Selain pengakuan negara Palestina, Indonesia juga dikatakannya terus mendorong penyelesaian konflik Palestina dengan Two State Solution.

Dijelaskan olehnya, fatwa hukum ICJ bukan proses peradilan menyesaikan sengketa, tidak ada sanksi yang mengikat.

Berdasarkan fatwa tersebut, Indonesia akan terus mendorong masyarkat internasional, negara-negara lain, maupun PBB, dalam hal ini Majelis Umum dan Dewan Keamanan, untuk tidak mengakui situasi ilegal di Palestina.

"Berikutnya, langkah yang bisa dilakukan yakni bagaimana mendorong PBB, dalam hal ini Dewan Keamanan dan Majelis Umum untuk memikirkan, what to do, how to do and when to do, mengenai bagaimana supaya israel mundur dari wilayah pendudukan," kata Duta Besar Abdul Kadir Jailani.

"Tentu ini bukan langkah mudah, oleh karena saat ini langkah yang dilakukan oleh Kemlu dan PTRI New York mengkaji secara mendalam dan berkoordinasi dengan semua negara terkait untuk menentukan langkah-langkah lebih lanjut yang akan diambil," tandasnya.

Jika nantinya ini ditindak lanjuti di Dewan Keamanan, mungkin saja ada veto karena tunduk pada aturan di badan tersebut, katanya.

Sementara itu, Direktur Jenderal Hukum dan Perjanjian Internasional L. Amrih Jinangkung mengatakan, fatwa hukum adalah putusan mahkamah yang memang hanya memberikan nasihat hukum kepada mereka yang meminta, lembaga PBB, dalam hal ini Majelis Umum PBB

Langkah berikutnya kembali kepada lembaga yang meminta ketikan membahas masalah palestina

"Fatwa hukum ini akan menjadi panduan bagi Majelis Umum untuk membahas isu Palestina," katanya.

Dijelaskannya, Indonesia akan berkoordinasi dengan negara-negara yang sehaluan, dalam konteks pendapat hukum ini, mayoritas negara-negara berpendapat yang sama seperti Indonesia, mengajak masyarakat internasional untuk secara bersama-sama memikirkan tindak lanjut dari fatwa hukum ini, bagaimana Majelis Umum bisa mem-follow up atau memakai fatwa ini sebagai panduan prinsipal dalam pembahasan isu palestina.
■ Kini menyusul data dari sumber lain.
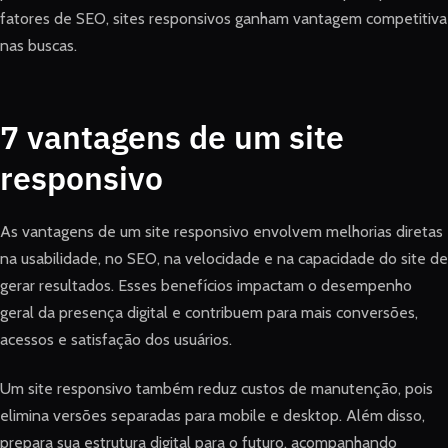
fatores de SEO, sites responsivos ganham vantagem competitiva
nas buscas.
7 vantagens de um site
responsivo
As vantagens de um site responsivo envolvem melhorias diretas
na usabilidade, no SEO, na velocidade e na capacidade do site de
gerar resultados. Esses benefícios impactam o desempenho
geral da presença digital e contribuem para mais conversões,
acessos e satisfação dos usuários.
Um site responsivo também reduz custos de manutenção, pois
elimina versões separadas para mobile e desktop. Além disso,
prepara sua estrutura digital para o futuro, acompanhando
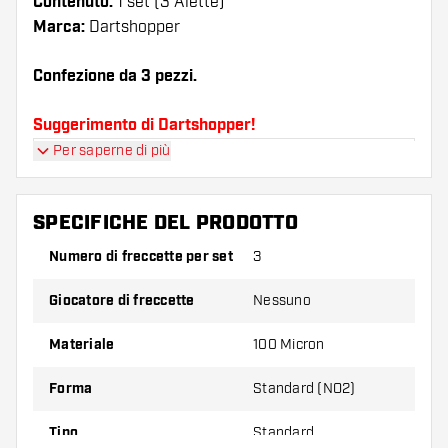
Contenuto:
1 set (3 Alette)
Marca:
Dartshopper
Confezione da 3 pezzi.
Suggerimento di Dartshopper!
Per saperne di più
Assicuratevi di avere a portata di mano un gran
numero di alette e di astine. Questi possono
danneggiarsi o rompersi con l'uso.
SPECIFICHE DEL PRODOTTO
Numero di freccette per set
3
Provate una forma, un materiale o uno
spessore diverso di alette per scoprire quale
Giocatore di freccette
Nessuno
variante vi si addice di più!
Materiale
100 Micron
Forma
Standard (NO2)
Tipo
Standard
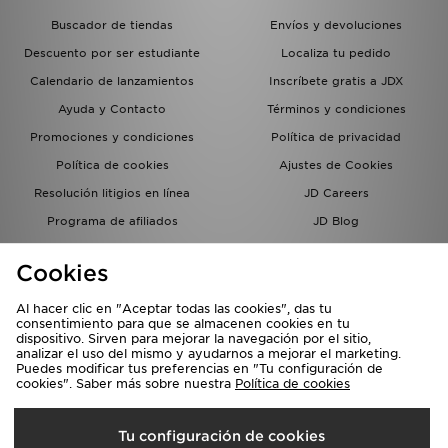
Buscador de tiendas
Envíos y devoluciones
Descuento por ser estudiante
Localiza tu pedido
Calendario de lanzamientos
Inscríbete gratis a JDX
Ayuda y Contacto
Términos y condiciones
Promociones y condiciones
Política de privacidad
Política de cookies
Ajustes de Cookies
Resolución litigios en línea
JD Careers
Programa de afiliados
JD Blog
Sistema interno de información
del grupo JD - Whistleblowing
Cookies
Al hacer clic en "Aceptar todas las cookies", das tu
consentimiento para que se almacenen cookies en tu
dispositivo. Sirven para mejorar la navegación por el sitio,
analizar el uso del mismo y ayudarnos a mejorar el marketing.
Puedes modificar tus preferencias en "Tu configuración de
cookies". Saber más sobre nuestra
Política de cookies
Selecciona País
Tu configuración de cookies
España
"Untuk pendekatan, teman-teman perwakilan di New York selalu melakukan komunikasi dengan para diplomat lain. Kita selalu melakukan pendekatan kepada semua pihak. Pasti ada yang sehaluan dengan indonesia di DK, kita salurkan suara kita lewat mereka yang ada di sana," ketika ditanya apakah Indonesia akan melakukan pendekatan kepada negara-negara anggota Dewan Keamanan PBB agar hal ini dibahas di badan tersebut.

Diketahui, fatwa hukum ICJ diminta oleh Majelis Umum PBB (UNGA). Resolusi UNGA sendiri tidak mengikat secara hukum, tapi memiliki muatan politisi yang sinifikan. Sementara, resolusi DK mengikat dan ada sanksi jika dilanggar.